[[ Material provided open ]]
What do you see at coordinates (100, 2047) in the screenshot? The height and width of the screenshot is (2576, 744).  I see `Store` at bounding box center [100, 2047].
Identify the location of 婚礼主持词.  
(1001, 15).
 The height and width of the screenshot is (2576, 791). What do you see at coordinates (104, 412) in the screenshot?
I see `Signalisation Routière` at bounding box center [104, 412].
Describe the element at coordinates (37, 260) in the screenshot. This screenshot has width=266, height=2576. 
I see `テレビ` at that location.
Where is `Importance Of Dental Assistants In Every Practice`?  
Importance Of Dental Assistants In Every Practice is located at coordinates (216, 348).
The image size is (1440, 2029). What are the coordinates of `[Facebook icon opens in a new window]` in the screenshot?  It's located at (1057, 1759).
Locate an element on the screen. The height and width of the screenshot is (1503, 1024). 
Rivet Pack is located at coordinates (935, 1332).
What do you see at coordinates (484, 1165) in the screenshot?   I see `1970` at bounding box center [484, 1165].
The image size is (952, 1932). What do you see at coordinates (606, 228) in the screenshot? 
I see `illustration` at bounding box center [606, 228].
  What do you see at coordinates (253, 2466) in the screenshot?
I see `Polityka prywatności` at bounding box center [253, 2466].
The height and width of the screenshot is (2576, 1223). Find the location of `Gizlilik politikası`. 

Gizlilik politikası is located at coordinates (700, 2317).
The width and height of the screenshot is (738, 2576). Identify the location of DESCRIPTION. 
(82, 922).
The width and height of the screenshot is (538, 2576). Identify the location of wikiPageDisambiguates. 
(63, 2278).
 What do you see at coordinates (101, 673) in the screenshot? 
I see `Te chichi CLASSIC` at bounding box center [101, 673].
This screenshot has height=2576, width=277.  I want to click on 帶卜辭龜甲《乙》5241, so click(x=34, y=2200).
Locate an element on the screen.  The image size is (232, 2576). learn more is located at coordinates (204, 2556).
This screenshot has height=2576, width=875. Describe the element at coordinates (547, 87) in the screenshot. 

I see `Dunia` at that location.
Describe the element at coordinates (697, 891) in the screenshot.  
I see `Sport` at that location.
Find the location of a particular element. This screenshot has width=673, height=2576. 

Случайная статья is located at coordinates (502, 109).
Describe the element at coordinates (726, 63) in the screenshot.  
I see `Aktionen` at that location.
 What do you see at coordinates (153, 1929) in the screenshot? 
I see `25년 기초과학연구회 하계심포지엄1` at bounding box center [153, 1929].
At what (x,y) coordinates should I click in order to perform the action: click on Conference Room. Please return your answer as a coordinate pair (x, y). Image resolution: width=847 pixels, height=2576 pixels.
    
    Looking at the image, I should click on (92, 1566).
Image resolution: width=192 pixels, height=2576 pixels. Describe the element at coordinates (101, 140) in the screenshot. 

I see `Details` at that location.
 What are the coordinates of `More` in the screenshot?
[[ Material provided closed ]]
What you should do:
I would like you to restate word for word the lines from the one with "The height and width of the screenshot is (2576, 1223)." through the last line of the material above, and only those.

Task solution:
The height and width of the screenshot is (2576, 1223). Find the location of `Gizlilik politikası`. 

Gizlilik politikası is located at coordinates (700, 2317).
The width and height of the screenshot is (738, 2576). Identify the location of DESCRIPTION. 
(82, 922).
The width and height of the screenshot is (538, 2576). Identify the location of wikiPageDisambiguates. 
(63, 2278).
 What do you see at coordinates (101, 673) in the screenshot? 
I see `Te chichi CLASSIC` at bounding box center [101, 673].
This screenshot has height=2576, width=277.  I want to click on 帶卜辭龜甲《乙》5241, so click(x=34, y=2200).
Locate an element on the screen.  The image size is (232, 2576). learn more is located at coordinates (204, 2556).
This screenshot has height=2576, width=875. Describe the element at coordinates (547, 87) in the screenshot. 

I see `Dunia` at that location.
Describe the element at coordinates (697, 891) in the screenshot.  
I see `Sport` at that location.
Find the location of a particular element. This screenshot has width=673, height=2576. 

Случайная статья is located at coordinates (502, 109).
Describe the element at coordinates (726, 63) in the screenshot.  
I see `Aktionen` at that location.
 What do you see at coordinates (153, 1929) in the screenshot? 
I see `25년 기초과학연구회 하계심포지엄1` at bounding box center [153, 1929].
At what (x,y) coordinates should I click in order to perform the action: click on Conference Room. Please return your answer as a coordinate pair (x, y). Image resolution: width=847 pixels, height=2576 pixels.
    
    Looking at the image, I should click on (92, 1566).
Image resolution: width=192 pixels, height=2576 pixels. Describe the element at coordinates (101, 140) in the screenshot. 

I see `Details` at that location.
 What are the coordinates of `More` in the screenshot?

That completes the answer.